▶ Task brief
Please copy each line in the records below that contains the string "حلوق".

┌─ Data extracts

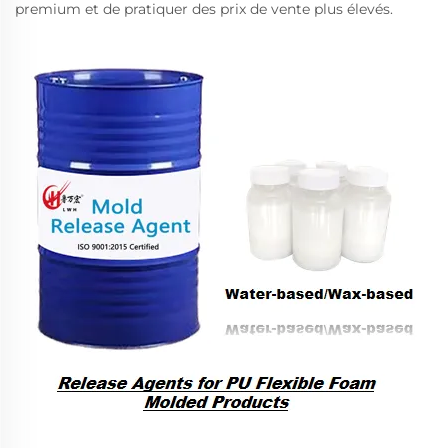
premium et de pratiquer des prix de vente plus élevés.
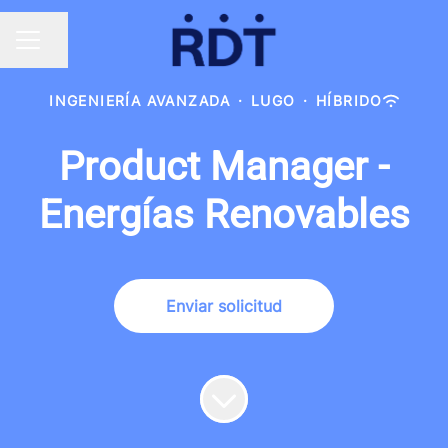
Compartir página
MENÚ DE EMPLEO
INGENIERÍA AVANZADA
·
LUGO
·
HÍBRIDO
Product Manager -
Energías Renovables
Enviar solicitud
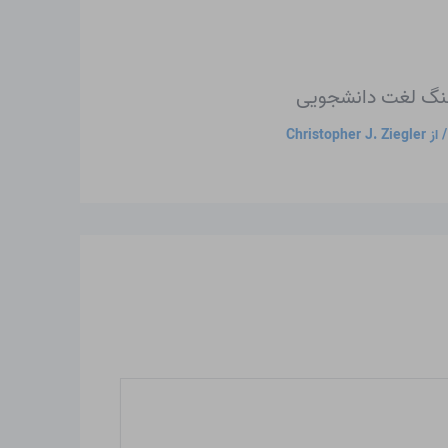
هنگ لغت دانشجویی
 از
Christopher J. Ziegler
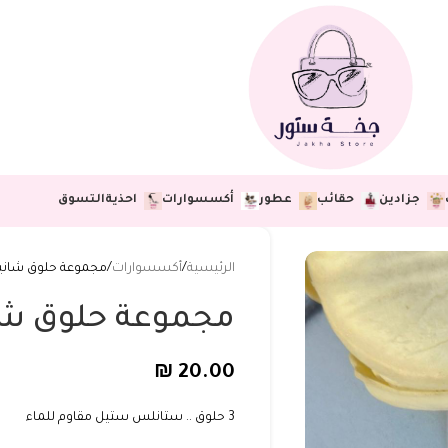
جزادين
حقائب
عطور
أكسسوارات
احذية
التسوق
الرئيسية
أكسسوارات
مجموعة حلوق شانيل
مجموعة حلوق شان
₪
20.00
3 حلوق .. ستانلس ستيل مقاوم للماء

└─
┌─ Data extracts

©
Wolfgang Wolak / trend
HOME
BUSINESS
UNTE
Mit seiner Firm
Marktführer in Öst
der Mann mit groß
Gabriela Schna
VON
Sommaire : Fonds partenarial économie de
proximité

└─

▶ Response to the exercise
مجموعة حلوق شانيل
مجموعة حلوق شان
3 حلوق .. ستانلس ستيل مقاوم للماء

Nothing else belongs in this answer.